START Input material

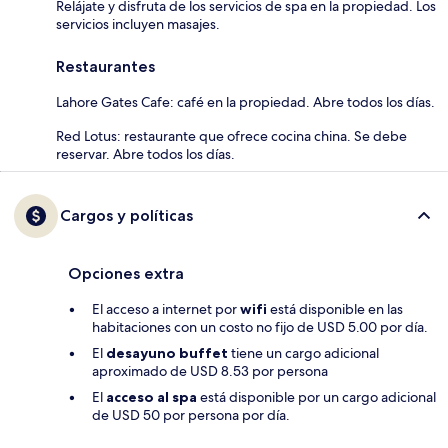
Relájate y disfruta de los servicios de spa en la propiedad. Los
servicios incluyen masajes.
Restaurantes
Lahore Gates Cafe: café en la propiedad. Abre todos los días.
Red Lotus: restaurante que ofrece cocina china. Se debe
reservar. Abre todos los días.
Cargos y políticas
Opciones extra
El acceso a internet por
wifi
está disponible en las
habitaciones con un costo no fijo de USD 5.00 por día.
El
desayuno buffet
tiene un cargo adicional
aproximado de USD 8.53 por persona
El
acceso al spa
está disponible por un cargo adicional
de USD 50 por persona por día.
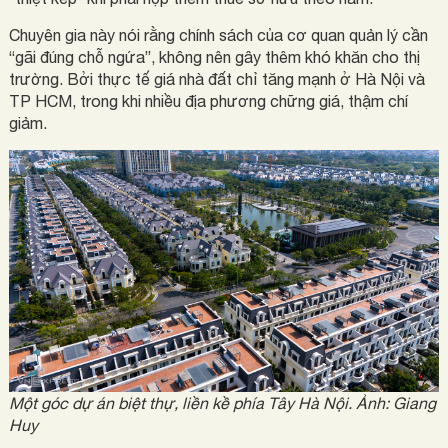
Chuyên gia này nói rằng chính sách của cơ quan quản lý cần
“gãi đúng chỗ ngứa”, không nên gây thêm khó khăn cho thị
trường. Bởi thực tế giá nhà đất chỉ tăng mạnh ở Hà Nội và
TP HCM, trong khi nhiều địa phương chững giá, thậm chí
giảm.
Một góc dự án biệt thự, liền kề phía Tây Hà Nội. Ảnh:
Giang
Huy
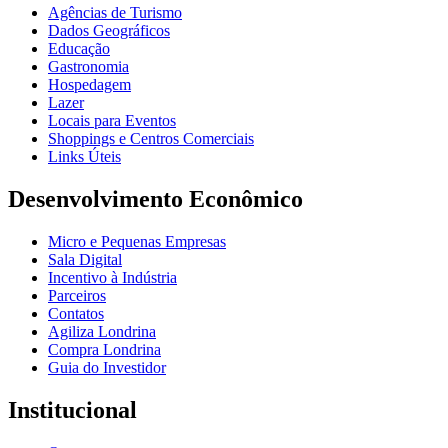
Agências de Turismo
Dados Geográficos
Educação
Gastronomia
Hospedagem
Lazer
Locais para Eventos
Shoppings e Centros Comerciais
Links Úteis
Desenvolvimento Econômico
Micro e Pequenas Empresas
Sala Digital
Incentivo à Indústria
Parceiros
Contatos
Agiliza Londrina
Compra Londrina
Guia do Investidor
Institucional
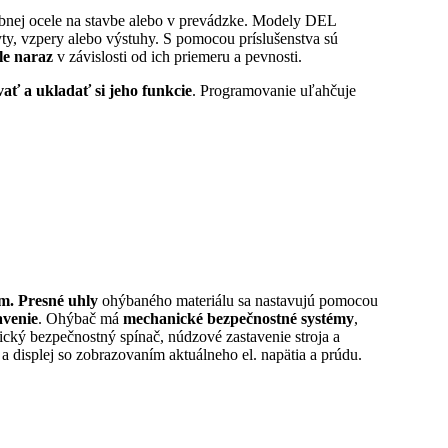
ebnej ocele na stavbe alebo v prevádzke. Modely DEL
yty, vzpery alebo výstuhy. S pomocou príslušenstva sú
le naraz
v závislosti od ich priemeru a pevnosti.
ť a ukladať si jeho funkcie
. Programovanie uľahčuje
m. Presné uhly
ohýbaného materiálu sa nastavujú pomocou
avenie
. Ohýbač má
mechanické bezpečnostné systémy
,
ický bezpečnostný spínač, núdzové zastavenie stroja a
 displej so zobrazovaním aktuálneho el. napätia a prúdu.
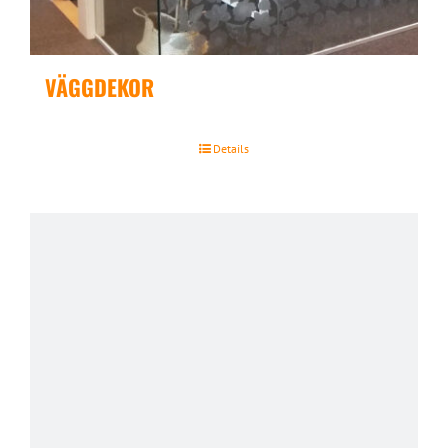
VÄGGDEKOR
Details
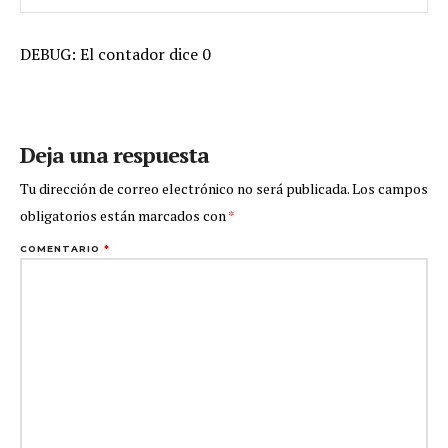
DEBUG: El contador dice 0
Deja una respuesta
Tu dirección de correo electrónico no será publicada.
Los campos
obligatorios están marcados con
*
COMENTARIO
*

END Input material

# Exercise goal
Take the line containing "ický bezpečnostný spínač, núdzové" and every line after it up to the end of the data, and write them out exactly, without the pictures.

# Answer space
ický bezpečnostný spínač, núdzové zastavenie stroja a
 displej so zobrazovaním aktuálneho el. napätia a prúdu.
VÄGGDEKOR
Details
DEBUG: El contador dice 0
Deja una respuesta
Tu dirección de correo electrónico no será publicada.
Los campos
obligatorios están marcados con
*
COMENTARIO
*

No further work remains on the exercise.